Saved entries
--
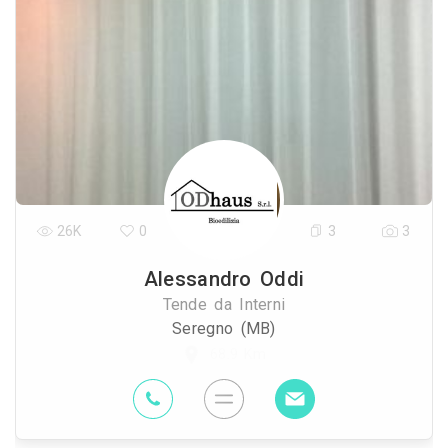
26K
0
3
3
Alessandro Oddi
Tende da Interni
Seregno (MB)
68.9 Km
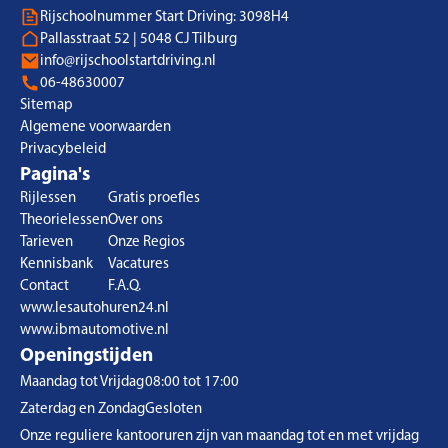
Rijschoolnummer Start Driving: 3098H4
Pallasstraat 52 | 5048 CJ Tilburg
info@rijschoolstartdriving.nl
06-48630007
Sitemap
Algemene voorwaarden
Privacybeleid
Pagina's
Rijlessen
Gratis proefles
Theorielessen
Over ons
Tarieven
Onze Regios
Kennisbank
Vacatures
Contact
F.A.Q.
www.lesautohuren24.nl
www.ibmautomotive.nl
Openingstijden
Maandag tot Vrijdag
08:00 tot 17:00
Zaterdag en Zondag
Gesloten
Onze reguliere kantooruren zijn van maandag tot en met vrijdag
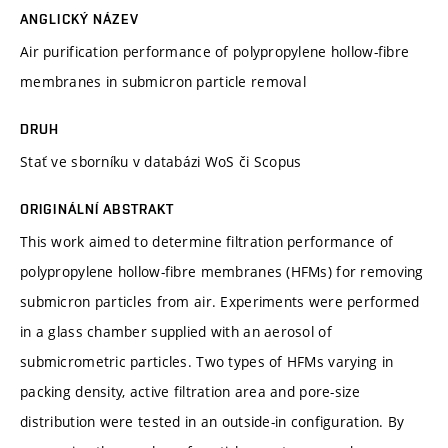
ANGLICKÝ NÁZEV
Air purification performance of polypropylene hollow-fibre
membranes in submicron particle removal
DRUH
Stať ve sborníku v databázi WoS či Scopus
ORIGINÁLNÍ ABSTRAKT
This work aimed to determine filtration performance of
polypropylene hollow-fibre membranes (HFMs) for removing
submicron particles from air. Experiments were performed
in a glass chamber supplied with an aerosol of
submicrometric particles. Two types of HFMs varying in
packing density, active filtration area and pore-size
distribution were tested in an outside-in configuration. By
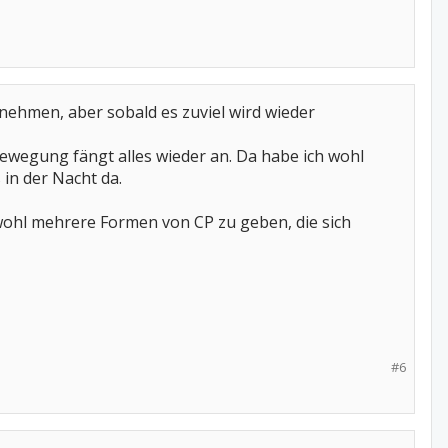
nehmen, aber sobald es zuviel wird wieder
Bewegung fängt alles wieder an. Da habe ich wohl
in der Nacht da.
 wohl mehrere Formen von CP zu geben, die sich
#6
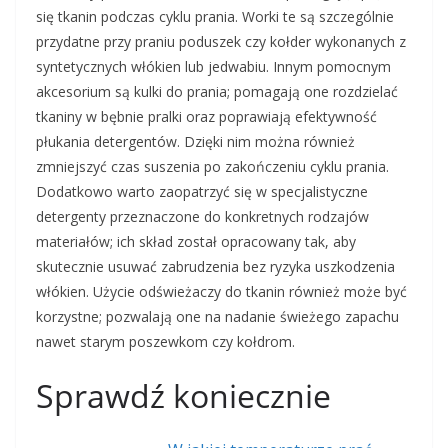
się tkanin podczas cyklu prania. Worki te są szczególnie
przydatne przy praniu poduszek czy kołder wykonanych z
syntetycznych włókien lub jedwabiu. Innym pomocnym
akcesorium są kulki do prania; pomagają one rozdzielać
tkaniny w bębnie pralki oraz poprawiają efektywność
płukania detergentów. Dzięki nim można również
zmniejszyć czas suszenia po zakończeniu cyklu prania.
Dodatkowo warto zaopatrzyć się w specjalistyczne
detergenty przeznaczone do konkretnych rodzajów
materiałów; ich skład został opracowany tak, aby
skutecznie usuwać zabrudzenia bez ryzyka uszkodzenia
włókien. Użycie odświeżaczy do tkanin również może być
korzystne; pozwalają one na nadanie świeżego zapachu
nawet starym poszewkom czy kołdrom.
Sprawdź koniecznie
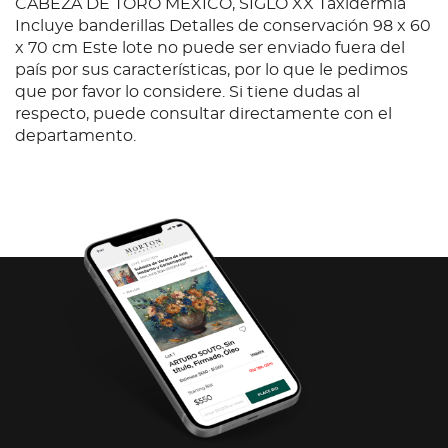
CABEZA DE TORO MÉXICO, SIGLO XX Taxidermia
Incluye banderillas Detalles de conservación 98 x 60
x 70 cm Este lote no puede ser enviado fuera del
país por sus características, por lo que le pedimos
que por favor lo considere. Si tiene dudas al
respecto, puede consultar directamente con el
departamento.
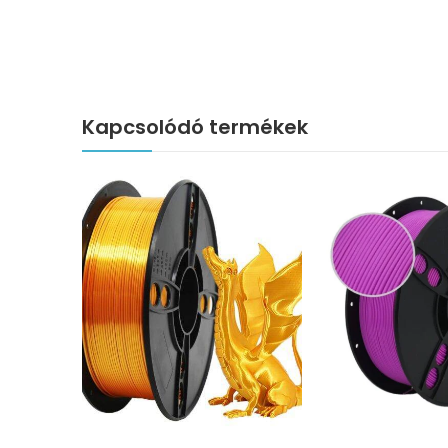
Kapcsolódó termékek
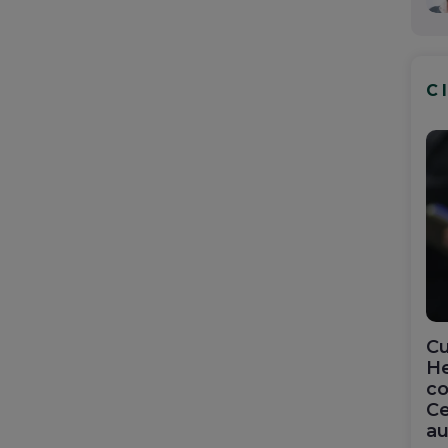
C
Cu
He
co
Ce
au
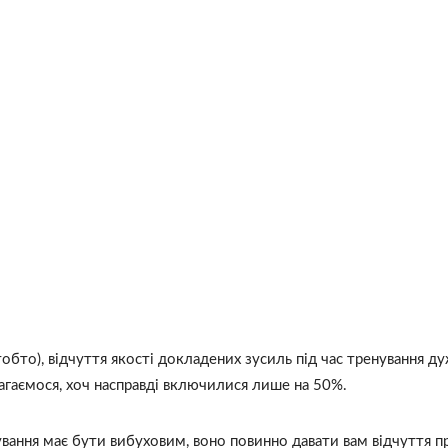
 тобто), відчуття якості докладених зусиль під час тренування д
агаємося, хоч насправді включилися лише на 50%.
ування має бути вибуховим, воно повинно давати вам відчуття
--
Reproduce the whole of the data, word for word, and omit its pictures.

26K
0
3
3
Alessandro Oddi
Tende da Interni
Seregno (MB)
68.9 Km
Rijschoolnummer Start Driving: 3098H4
Pallasstraat 52 | 5048 CJ Tilburg
info@rijschoolstartdriving.nl
06-48630007
Sitemap
Algemene voorwaarden
Privacybeleid
Pagina's
Rijlessen
Gratis proefles
Theorielessen
Over ons
Tarieven
Onze Regios
Kennisbank
Vacatures
Contact
F.A.Q.
www.lesautohuren24.nl
www.ibmautomotive.nl
Openingstijden
Maandag tot Vrijdag
08:00 tot 17:00
Zaterdag en Zondag
Gesloten
Onze reguliere kantooruren zijn van maandag tot en met vrijdag
ANGLICKÝ NÁZEV
Air purification performance of polypropylene hollow-fibre
membranes in submicron particle removal
DRUH
Stať ve sborníku v databázi WoS či Scopus
ORIGINÁLNÍ ABSTRAKT
This work aimed to determine filtration performance of
polypropylene hollow-fibre membranes (HFMs) for removing
submicron particles from air. Experiments were performed
in a glass chamber supplied with an aerosol of
submicrometric particles. Two types of HFMs varying in
packing density, active filtration area and pore-size
distribution were tested in an outside-in configuration. By
nehmen, aber sobald es zuviel wird wieder
Bewegung fängt alles wieder an. Da habe ich wohl
in der Nacht da.
 wohl mehrere Formen von CP zu geben, die sich
#6
się tkanin podczas cyklu prania. Worki te są szczególnie
przydatne przy praniu poduszek czy kołder wykonanych z
syntetycznych włókien lub jedwabiu. Innym pomocnym
akcesorium są kulki do prania; pomagają one rozdzielać
tkaniny w bębnie pralki oraz poprawiają efektywność
płukania detergentów. Dzięki nim można również
zmniejszyć czas suszenia po zakończeniu cyklu prania.
Dodatkowo warto zaopatrzyć się w specjalistyczne
detergenty przeznaczone do konkretnych rodzajów
materiałów; ich skład został opracowany tak, aby
skutecznie usuwać zabrudzenia bez ryzyka uszkodzenia
włókien. Użycie odświeżaczy do tkanin również może być
korzystne; pozwalają one na nadanie świeżego zapachu
nawet starym poszewkom czy kołdrom.
Sprawdź koniecznie
CABEZA DE TORO MÉXICO, SIGLO XX Taxidermia
Incluye banderillas Detalles de conservación 98 x 60
x 70 cm Este lote no puede ser enviado fuera del
país por sus características, por lo que le pedimos
que por favor lo considere. Si tiene dudas al
respecto, puede consultar directamente con el
departamento.
Kapcsolódó termékek
C
Cu
He
co
Ce
au
 тобто), відчуття якості докладених зусиль під час тренування д
агаємося, хоч насправді включилися лише на 50%.
ування має бути вибуховим, воно повинно давати вам відчуття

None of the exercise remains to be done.